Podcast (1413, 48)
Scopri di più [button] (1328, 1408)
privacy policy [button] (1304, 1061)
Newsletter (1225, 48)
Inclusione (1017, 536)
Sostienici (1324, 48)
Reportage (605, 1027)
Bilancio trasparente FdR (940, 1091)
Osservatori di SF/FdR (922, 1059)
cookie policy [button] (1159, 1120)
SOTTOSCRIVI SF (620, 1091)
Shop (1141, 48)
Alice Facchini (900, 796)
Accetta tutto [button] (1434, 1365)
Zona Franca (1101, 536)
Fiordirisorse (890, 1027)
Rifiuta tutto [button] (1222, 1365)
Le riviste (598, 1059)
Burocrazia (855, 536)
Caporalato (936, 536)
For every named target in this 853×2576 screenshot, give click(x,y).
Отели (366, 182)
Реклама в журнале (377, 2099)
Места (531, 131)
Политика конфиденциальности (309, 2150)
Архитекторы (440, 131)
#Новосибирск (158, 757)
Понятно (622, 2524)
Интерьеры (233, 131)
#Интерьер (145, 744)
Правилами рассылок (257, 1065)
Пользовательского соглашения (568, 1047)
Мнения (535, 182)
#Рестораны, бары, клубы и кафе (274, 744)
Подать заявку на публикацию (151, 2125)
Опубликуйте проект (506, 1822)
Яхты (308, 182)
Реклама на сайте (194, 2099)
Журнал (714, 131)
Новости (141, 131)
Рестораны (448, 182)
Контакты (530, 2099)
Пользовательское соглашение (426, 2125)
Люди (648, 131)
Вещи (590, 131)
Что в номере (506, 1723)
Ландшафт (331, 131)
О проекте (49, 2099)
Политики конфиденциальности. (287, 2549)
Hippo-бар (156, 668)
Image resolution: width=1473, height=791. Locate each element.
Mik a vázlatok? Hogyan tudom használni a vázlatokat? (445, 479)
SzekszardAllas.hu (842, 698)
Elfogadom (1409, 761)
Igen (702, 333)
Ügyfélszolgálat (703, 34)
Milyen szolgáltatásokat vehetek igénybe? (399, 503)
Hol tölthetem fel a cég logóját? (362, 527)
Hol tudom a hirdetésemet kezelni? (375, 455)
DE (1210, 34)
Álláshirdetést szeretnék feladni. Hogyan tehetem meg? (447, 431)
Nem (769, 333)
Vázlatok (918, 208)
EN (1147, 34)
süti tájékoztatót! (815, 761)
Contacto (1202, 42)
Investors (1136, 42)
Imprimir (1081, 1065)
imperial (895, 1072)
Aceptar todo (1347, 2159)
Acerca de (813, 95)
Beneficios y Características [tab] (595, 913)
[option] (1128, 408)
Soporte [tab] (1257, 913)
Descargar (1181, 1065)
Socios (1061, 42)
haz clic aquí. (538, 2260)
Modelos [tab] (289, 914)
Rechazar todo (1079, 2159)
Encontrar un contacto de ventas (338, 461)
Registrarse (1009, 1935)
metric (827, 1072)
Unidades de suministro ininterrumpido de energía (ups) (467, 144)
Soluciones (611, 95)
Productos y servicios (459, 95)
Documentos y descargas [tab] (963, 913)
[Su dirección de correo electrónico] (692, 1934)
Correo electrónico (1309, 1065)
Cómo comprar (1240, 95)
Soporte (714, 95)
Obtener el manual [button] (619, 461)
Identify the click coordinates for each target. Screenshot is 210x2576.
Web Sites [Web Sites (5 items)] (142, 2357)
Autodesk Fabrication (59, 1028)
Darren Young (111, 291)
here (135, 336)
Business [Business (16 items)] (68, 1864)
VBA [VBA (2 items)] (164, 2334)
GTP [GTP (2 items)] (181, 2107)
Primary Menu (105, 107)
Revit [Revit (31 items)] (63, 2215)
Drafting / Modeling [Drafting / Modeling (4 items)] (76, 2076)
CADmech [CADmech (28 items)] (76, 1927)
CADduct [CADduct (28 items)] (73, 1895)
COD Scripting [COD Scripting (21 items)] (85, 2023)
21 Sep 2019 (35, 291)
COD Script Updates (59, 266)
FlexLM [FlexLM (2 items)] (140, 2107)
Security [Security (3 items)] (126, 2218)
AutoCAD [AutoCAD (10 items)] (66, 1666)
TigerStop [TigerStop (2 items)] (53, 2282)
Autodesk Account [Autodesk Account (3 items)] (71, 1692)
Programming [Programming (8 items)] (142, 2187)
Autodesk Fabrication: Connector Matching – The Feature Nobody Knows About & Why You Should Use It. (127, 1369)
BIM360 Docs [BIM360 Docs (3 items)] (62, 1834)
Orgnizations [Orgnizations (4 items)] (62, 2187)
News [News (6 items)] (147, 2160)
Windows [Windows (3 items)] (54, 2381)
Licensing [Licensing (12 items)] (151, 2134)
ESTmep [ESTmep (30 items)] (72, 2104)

——

# THE PROBLEM
Go through the records and count every line with the word "click"; the answer is the number alone.

# WRITTEN SOLUTION
2